- Your objective
A verbatim copy of the lines starting at the one with "2020年6月 (11)" and ending at the last line below is required; include nothing else.

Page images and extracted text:
====

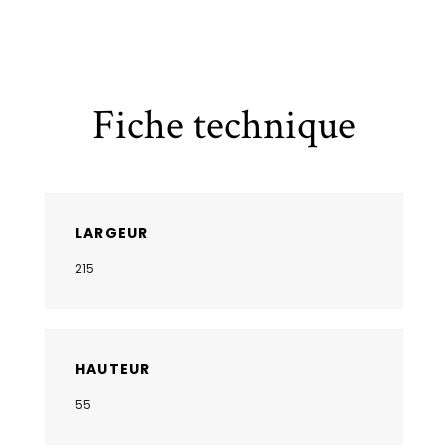
Fiche technique
LARGEUR
215
HAUTEUR
55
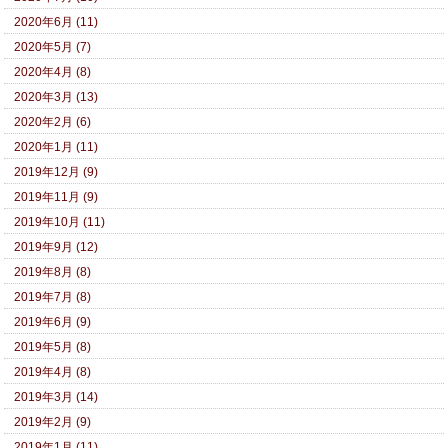
2020年6月 (11)
2020年5月 (7)
2020年4月 (8)
2020年3月 (13)
2020年2月 (6)
2020年1月 (11)
2019年12月 (9)
2019年11月 (9)
2019年10月 (11)
2019年9月 (12)
2019年8月 (8)
2019年7月 (8)
2019年6月 (9)
2019年5月 (8)
2019年4月 (8)
2019年3月 (14)
2019年2月 (9)
2019年1月 (11)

====

- Solution for this exercise
2020年6月 (11)
2020年5月 (7)
2020年4月 (8)
2020年3月 (13)
2020年2月 (6)
2020年1月 (11)
2019年12月 (9)
2019年11月 (9)
2019年10月 (11)
2019年9月 (12)
2019年8月 (8)
2019年7月 (8)
2019年6月 (9)
2019年5月 (8)
2019年4月 (8)
2019年3月 (14)
2019年2月 (9)
2019年1月 (11)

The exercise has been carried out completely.